Ionisation potential of a bulk material

In this example we use MacroDensity with VASP to align the energy levels of a simple bulk material.

The procedure involves two DFT calculations, yielding different important values

  • A bulk calculation, this provides us with the VBM eigenvalue under the assumption of zero potential ($\epsilon_{vbm}$)
  • A slab calculation, this provides us with the vacuum level with resepct to the potential inside the material, the difference between these values is the surface dipole ($D_s$).

The ionisation potential ($IP$) is then obtained from:

$IP = D_s - \epsilon_{vbm}$


In [1]:
%matplotlib inline
import sys
sys.path.insert(1, '../../')
import macrodensity as md
import math
import numpy as np
import matplotlib.pyplot as plt
import matplotlib as mpl

Bulk calculation

In this calculation we calculate the eigenvalues of the bulk material, under the assumption of zero average potential.

You find the eigenvalues printed after the line "band No. band energies occupation" in the OUTCAR

I have written a small script to do this witin MacroDensity - vasp_tools.get_band_extrema

Let's try it out on the OUTCAR_bulk file in this directory


In [ ]:
extrema = md.vasp_tools.get_band_extrema('OUTCAR_MoO3_bulk')
print extrema

Slab calculation

Now we do a calculation of the slab to get the potential profile.

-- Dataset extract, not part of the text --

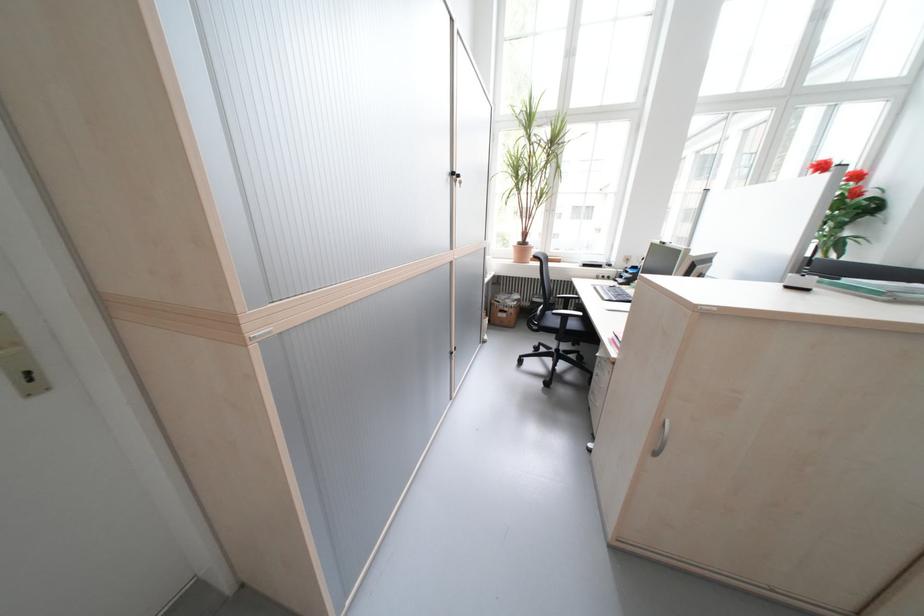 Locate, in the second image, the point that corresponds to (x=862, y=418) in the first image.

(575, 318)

Important settings for the INCAR file:

LVHAR = .TRUE.  # This generates a LOCPOT file with the potential 

In your example directory there should already be a LOCPOT_MoO3.vasp file. This is the one we will use to analyse the potential and extract the vacuum level and the surface dipole.

In the sample PlanarAverage.py file, all we have to edit are the top three lines. Of these the only one that is not obvious is the lattice_vector parameter. This is just the periodicity of the slab in the direction normal to the surface. In the picture below, this is just the distance between the layers of SnO$_2$.


In [ ]:
input_file = 'LOCPOT_MoO3.vasp'
lattice_vector = 7.43
output_file = 'planar.dat'

The code below is set in the PlanarAverage.py file; you don't need to edit it


In [ ]:
vasp_pot, NGX, NGY, NGZ, Lattice = md.read_vasp_density(input_file)
vector_a,vector_b,vector_c,av,bv,cv = md.matrix_2_abc(Lattice)
resolution_x = vector_a/NGX
resolution_y = vector_b/NGY
resolution_z = vector_c/NGZ
grid_pot, electrons = md.density_2_grid(vasp_pot,NGX,NGY,NGZ)

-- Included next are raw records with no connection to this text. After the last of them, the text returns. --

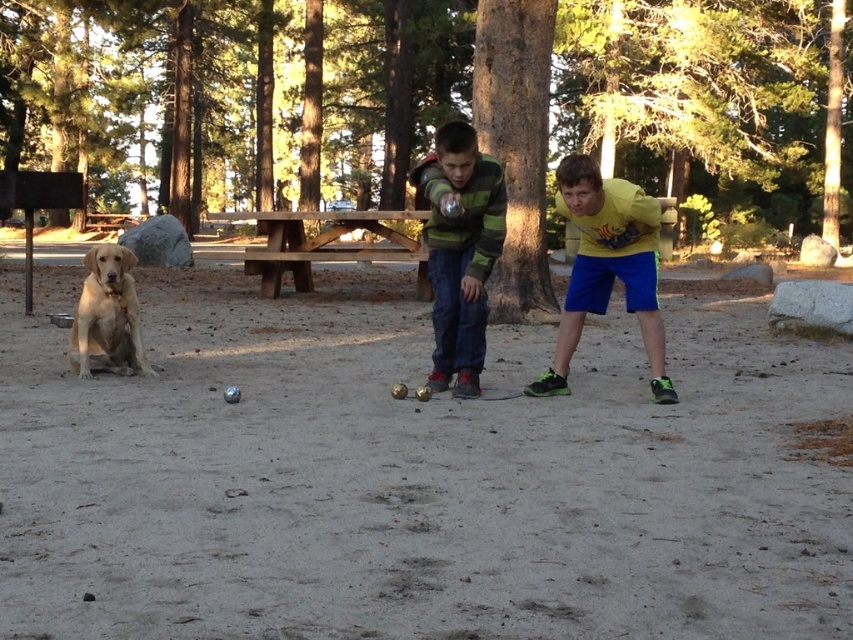 Can you confirm if brown sandy ground at center is smaller than brown wooden picnic table at center?

Actually, brown sandy ground at center might be larger than brown wooden picnic table at center.

Is brown sandy ground at center bigger than brown wooden picnic table at center?

Yes, brown sandy ground at center is bigger than brown wooden picnic table at center.

Does point (669, 496) lie behind point (294, 252)?

No, it is in front of (294, 252).

The height and width of the screenshot is (640, 853). What are the coordinates of `brown sandy ground at center` in the screenshot? It's located at (415, 477).

Who is more forward, (x=503, y=236) or (x=660, y=211)?

Positioned in front is point (x=660, y=211).

Between point (473, 224) and point (660, 362), which one is positioned behind?

The point (660, 362) is more distant.

The width and height of the screenshot is (853, 640). What are the coordinates of `green striped sweater at center` in the screenshot? It's located at (460, 250).

Is yellow matte shirt at center thinner than golden fur dog at left?

No.

Is yellow matte shirt at center to the right of golden fur dog at left from the viewer's perspective?

Yes, yellow matte shirt at center is to the right of golden fur dog at left.

Locate an element on the screen. yellow matte shirt at center is located at coordinates (607, 266).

The code below will prompt you to say which axis you want to average along


In [ ]:
## POTENTIAL
planar = md.planar_average(grid_pot,NGX,NGY,NGZ)
## MACROSCOPIC AVERAGE
macro  = md.macroscopic_average(planar,lattice_vector,resolution_z)

Now we can plot the results


In [ ]:
fig, ax1 = plt.subplots(1, 1, sharex=True)

textsize = 22
mpl.rcParams['xtick.labelsize'] = textsize
mpl.rcParams['ytick.labelsize'] = textsize
mpl.rcParams['figure.figsize'] = (10, 6)

ax1.plot(planar,label="Planar",lw=3)
ax1.plot(macro,label="Macroscopic",lw=3)

ax1.set_xlim(0,len(planar))

ax1.set_facecolor((0.95,0.95,0.95))
ax1.grid(True)

ax1.legend(fontsize=22)
plt.show()
np.savetxt(output_file,macro)

PROTIP

Sometimes the macroscopic average potential in the slab still looks very wavey. In this case it is sometimes required to increase the lattice_vector setting from earlier, since there are sometimes numerical effects.

Get the surface dipole ($D_s$)

From inspection of the macroscopic average, saved in planar.dat we can find that the value of $V$ at each plateau is 6.58 V and -3.93 V. So the step $D_s$ is 10.51 V

The offset

Applying the equation from earlier, the IP is


In [ ]:
print"IP: %10.4f eV"%(10.51 - 1.9483)

Exercise - IP for Bi$_2$O$_3$

Use the procedure above and the Bi$_2$O$_3$ files to calculate the IP.

Some information to assist with the assignment of lattice_vector:

  • The $c$ lattice vector of the slab is 45.00 A.
  • There are 840 sub-divisions along $c$. This can be set with the NGZ flag.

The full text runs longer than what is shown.